The National Anthem in sign language-that is a couple's gift for the hearing impaired
 
  PICTURE SPEAK
SPEAKING VOLUMES: Children "singing" Jana Gana Mana

It is 8.30 a.m. and the school assembly begins in right earnest. The students who have gathered have pride writ large on their faces as they make synchronised gestures with their hands. Unusual as it may seem, it is the National Anthem that is being rendered. Indeed, as the 100-odd students of the Anand School for the Deaf in Indore recreate the magic of Jana Gana Mana in sign language, the gusto with which they do it in 52 seconds flat-the same time as it takes otherwise-is unmistakable.

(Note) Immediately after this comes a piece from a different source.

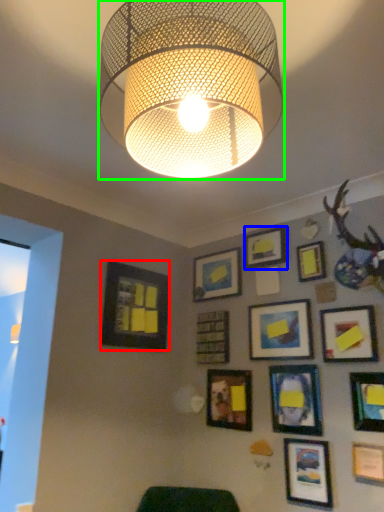 Question: Estimate the real-world distances between objects in this image. Which object is farther from picture frame (highlighted by a red box), picture frame (highlighted by a blue box) or lamp (highlighted by a green box)?

Choices:
 (A) picture frame
 (B) lamp

Answer: (B) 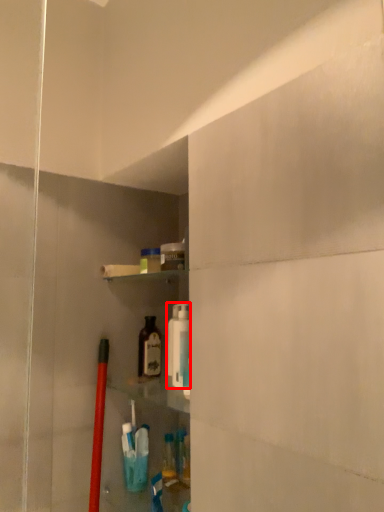 Question: Where is cleaning product (annotated by the red box) located in relation to bottle in the image?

Standing in front of them is Gyanendra Purohit, the man who has made it possible. He is perhaps the first to have translated the National Anthem into the universal sign language and his unique rendition, the result of a three-year research, is now being circulated in institutions for the hearing impaired across the country. For Gyanendra and his wife Monica, this is just another small way of reaching out to the disadvantaged sections. For years, the couple have been working for their uplift through a non-governmental organisation, Anand Service Society, covering aspects like education, employment and rehabilitation.

Much of the inspiration for the Purohits' work has come from personal experience. "My brother was hearing impaired and I had not learnt the sign language formally till his death in 1997," recalls Purohit who gave up a career in chartered accountancy for a new calling that year. Armed with a degree in social work and having set up an NGO, he visited various countries to study how life for the disadvantaged could be improved. It was then that he realised that national anthems elsewhere were being translated into signs.

The rendition of Jana Gana Mana in sign language is only the latest in a series of innovations that Purohit has attempted. Earlier, he launched the Mook Badhir Police Sahayata Kendra, a facility for the deaf to file complaints. He has also designed jackets that help prevent accidents while the disadvantaged move on streets. Thanks to him, 20 hearing impaired children study in normal schools with an interpreter. That is not all. Purohit has translated the Bollywood hit Sholay too into sign language. Next on the line are Munnabhai MBBS and Vande Mataram in signs. Also in the offing is a plan to get the hearing disadvantaged recruited as teachers in mainstream schools. Now that is what is called true integration.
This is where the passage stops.